24 hours of entertainment for 25 cents – heck yeah!

Now, granted, I wasn’t reading Water for Elephants for 24 hours straight.  Just between baby, husband, event planning, house cleaning, playdates, meals, emails, pampering, and dog walking, it took me 24 hours to finish it.  If however, you are going on a vacation and have a chance to read it all in one sitting… I HIGHLY recommend doing so.

The New York Times Book Review calls Water for Elephants “An enchanting escapist fairy tale” and despite the sociopathic husband of the love interest who gets off on beating animals and people and lording over a small community of travelling circus hooligans, it really is a bit of a fairy tale, and its definitely an escape from your own reality.

Water for Elephants reads a bit like a Kate Morton novel, but at a quicker pace, with lots of layers, old age, storytelling, and flashbacks.  Unlike Kate Morton, this first person narrative is written from the perspective of the man in the saga – rather than aged ladies.  Where Kate Morton’s fabulous books strike me as having a very female target audience, I feel that marketed a bit differently, Sara Gruen has the potential to engross a population of male readers who have missed out under the impression that this fairy tale is a romance novel.
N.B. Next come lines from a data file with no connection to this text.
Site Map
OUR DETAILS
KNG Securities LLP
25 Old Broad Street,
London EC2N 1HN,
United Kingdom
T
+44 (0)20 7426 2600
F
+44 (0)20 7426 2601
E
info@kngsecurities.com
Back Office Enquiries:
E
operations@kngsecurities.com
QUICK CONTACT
Gruen has done extensive research into depression era, of circuses, and of elephants, and it shows.  Although Water for Elephants is about two people finding their fairy tale life in the midst of harsh circumstances, its ultimately the greatest coming of age story I’ve read in a long time.  You’ve got a virginal college boy experiencing the death of his parents and loss of all his future plans, running away to join the circus, telling you the story of his life, all his trials and tribulations, from a nursing home at age ninety – or ninety three.  From becoming room mates with a dwarf, losing his virginity, learning the fine art of train hopping, planning a murder, witnessing a murder, and falling in love, and becoming an unsung hero, Gruen leads you effortlessly through the life of an ex-circus vet, and its wonderful.

I haven’t seen the movie yet, but when I do, I’ll tell you all what I think.